Mar 6, 2013
Swatch reaches agreement over watch movements
Mar 6, 2013
GRENCHEN - Swatch Group has reached an undisclosed agreement with Swiss competition officials over its planned reduction in the supply of watch movements to third parties, the company's chief lawyer said on Wednesday.
The world's largest watchmaker has said it no longer wants to be the industry's "supermarket" and wants to keep more parts for its own brands, which include Omega and Longines.
Swatch asked Swiss antitrust authority Weko to work out rules allowing it to cut and eventually stop deliveries to others without skewing the competitive landscape. Weko has allowed Swatch to reduce deliveries in 2012 and 2013 and is expected to announce before July how the company can entirely phase out deliveries.
"We have reached an agreement ... the next step is to take it to the entire Weko commission which we expect sometime towards the end of March," Swatch lawyer Hanspeter Rentsch said at a press conference, without giving details of the agreement.
Weko spokesman Patrik Ducrey confirmed an agreement had been reached, which is still subject to approval by the competition commission. Final approval is expected before the summer holidays, he said, which typically start in July.

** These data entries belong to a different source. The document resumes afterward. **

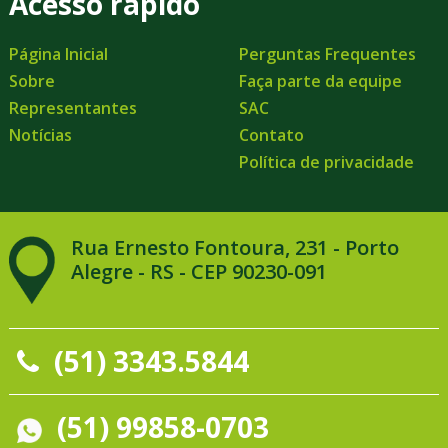
Acesso rápido
Página Inicial
Perguntas Frequentes
Sobre
Faça parte da equipe
Representantes
SAC
Notícias
Contato
Política de privacidade
Rua Ernesto Fontoura, 231 - Porto
Alegre - RS - CEP 90230-091
(51) 3343.5844
(51) 99858-0703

The decision by Swatch to stop supplying others has left rival brands grappling with supply shortages and searching for alternative quality suppliers that they can buy, in order to preserve the coveted "Swiss Made" label.
Among the brands most affected are the ones owned by the world's biggest luxury group LVMH: Tag Heuer, Hublot and Zenith. LVMH only diversified into watches in 1999 so its production facilities are less developed than peers.
Richemont, the No.2 luxury group which owns some of the world's most prestigious high-end watch brands, and independent big names Rolex and Patek Philippe, have more parts facilities and have also strengthened them by taking over some suppliers. They nevertheless rely on Swatch for some parts.
Independent watchmaker Parmigiani, which is owned by the Sandoz family foundation, split off its production unit Vaucher in 2003 to allow it to also make movements for third parties while still supplying Parmigiani.
Handbag maker Hermes bought a 25 percent stake in Vaucher in 2006 for 25 million Swiss francs ($26.92 million) to secure movements for its watch unit.